Milwaukeeans love to boast about their weather almost as much as they love to complain about it. I’m reminded of an old song by John Martyn, “Bless the Weather.” It’s a love song of lament—the refrain noting that what the weather giveth, the weather taketh away: “Bless the weather that brought you to me//Curse the storm that takes you away.” For Milwaukeeans, the beloved and the cursed IS the weather.
We take great pride in our extremes, filling up our social media with screenshots of brutal temperature recordings on our weather apps and pictures of cars buried in snow drifts. Floodwaters so high people post YouTube videos of wading chest-deep down Oakland Avenue. Blizzards that take days to dig out from and that everyone talks about for years afterwards. Heat waves that kill people. Hail the size of baseballs. Derecho winds and tornadoes recorded over 110 miles an hour, knocking down trees and powerlines, casting whole neighborhoods into darkness.
Certainly the weather extremes are what we remember, what we talk about in Milwaukee. When people move away, they usually cite the cold and the (to them) unending winter. New arrivals, particularly from southern or western climes, are astounded by the wardrobes they must acquire to get through the winter—flannel, down, wool, sweaters and fleeces and overcoats, gloves, scarves, hats, boots, and the endless layering that must go on before you set foot outside. Jokes are told: “There are only two seasons in Milwaukee—winter and road construction” (or its variation, “winter and a period of decidedly poor sledding”). Given the Plains to the west, there is nothing, it would seem, during the winter to stop the wind and the cold fronts they bear from the mountains of Colorado or from Canada (those famed “Alberta Clippers”) that ram snow, wind, and cold through Milwaukee with eye-watering force.
Die-hard Milwaukeeans will offer up that such weather “builds character,” and chortle at those stunned by winter’s casual brutality, but we’re also fiercely defensive of our everyday weather as well. I don’t know how often I’ve been told by people who call one coast or another home (and who’ve never been in the Midwest except to change planes in Chicago) that it must be hard living in a place where evidently the sun never shines, where it is grey all the time, as though the weather itself was in cahoots with our bleak, fly-over lives. In the Kevin Smith film Dogma, two angels kicked out of heaven are condemned to Milwaukee. They hang out at the airport. Over their shoulders, it is nothing but grey out the windows. Just to remind us this is Milwaukee (the scene was actually filmed in Pittsburgh), someone is selling cheeseheads in the background, his stall labeled “Cheesehead Country.” The camera pans past the lower part of a poster as the angels Loki (Matt Damon) and Bartleby (Ben Affleck) walk past it. The poster reads, “Wisconsin Winter Magic.” And then one of the angels concocts a plan to get them out of their particular hell, which is Milwaukee.

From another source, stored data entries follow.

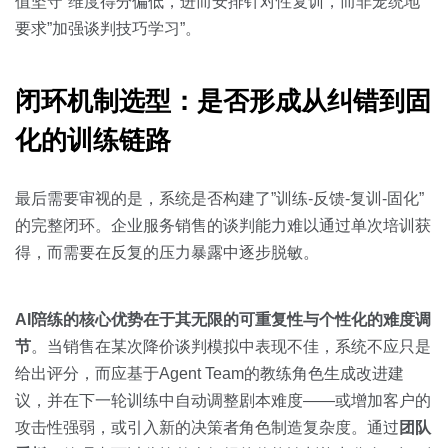
值坚守”维度得分偏低，进而安排针对性复训，而非笼统地
要求”加强谈判技巧学习”。
闭环机制选型：是否形成从纠错到固
化的训练链路
最后需要审视的是，系统是否构建了”训练-反馈-复训-固化”
的完整闭环。企业服务销售的谈判能力难以通过单次培训获
得，而需要在反复的压力暴露中逐步脱敏。
AI陪练的核心优势在于其无限的可重复性与个性化的难度调
节
。当销售在某次降价谈判模拟中表现不佳，系统不应只是
给出评分，而应基于Agent Team的教练角色生成改进建
议，并在下一轮训练中自动调整剧本难度——或增加客户的
攻击性强弱，或引入新的决策者角色制造复杂度。通过
团队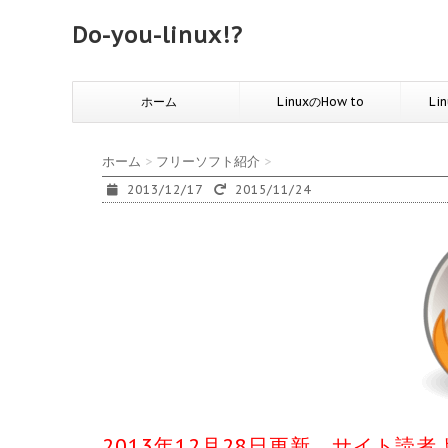
Do-you-linux!?
ホーム
LinuxのHow to
Li
ホーム
>
フリーソフト紹介
>
2013/12/17
2015/11/24
2013年12月28日更新 サイト読者より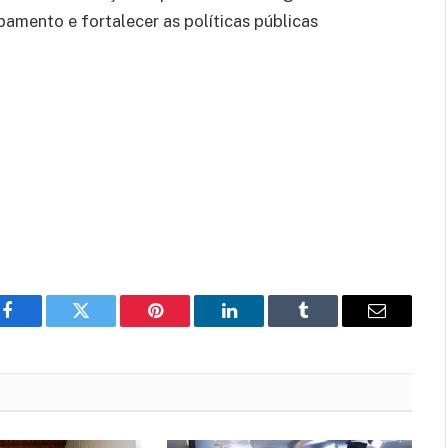
amento e fortalecer as políticas públicas
Facebook
Twitter
Pinterest
LinkedIn
Tumblr
Email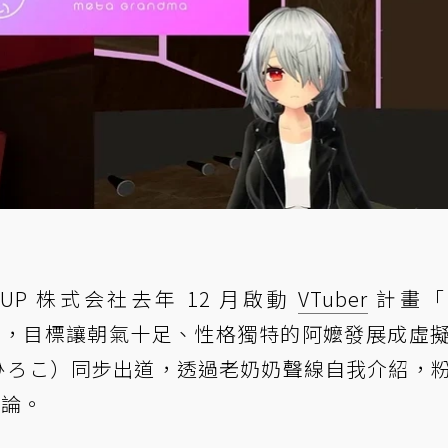
OUP 株式会社去年 12 月啟動
VTuber
計畫
ん），目標讓朝氣十足、性格獨特的阿嬤發展成虛
（ひろこ）同步出道，透過老奶奶聲線自我介紹，
討論。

Milwaukeeans know this. And so our Facebook feeds are filled with photos featuring gorgeous sunsets and armadas of cumulus clouds stacked and drifting across cerulean skies. “See? See? We have nice weather here, too!”
We take pride as well (good Midwesterners that we are), in Lake Michigan’s moderating effect on the weather. So much so that “Lake Effect” is used as a name for both a smooth jazz musical group and a punk band (one of the latter’s songs is “Great Lakes Powerviolence,” which sounds just like what it seems—no, you don’t need to listen to it). “Lake Effect” is also the name for the Milwaukee arts and culture show produced by WUWM, Milwaukee’s NPR station.
This so-called “lake effect” helps ameliorate both the hottest temperatures in summer and the colder temperatures in winter—at least for those living within about a mile or mile and a half of the lake (the effect dissipates as you go west). Milwaukee grew fastest around its lakefront, and some of its most expensive homes—in the years before central air and heating—were built along the lake. They were taking advantage not only of the water source but of the lake’s naturally moderating effect, first written about by our weather’s earliest chronicler, Increase Lapham (about which more later). Lake Michigan is both colder than the nearby landmass of Milwaukee during the summer and warmer than the landmass in the winter. The airmass over the lake is thus cooler or warmer than the adjacent landmass, and lake breezes bring those airmasses onshore—and we go, “Ahhh!” and proclaim happily that it’s “Cooler near the lake.” That’s another phrase we love to utter. You can’t hear a weather report during the summer months without a meteorologist uttering it, and you can even wear it on your chest via T-shirts that feature a drawing of a red and white picnic cooler and a drawing of Lake Michigan (cooler by the lake—get it?).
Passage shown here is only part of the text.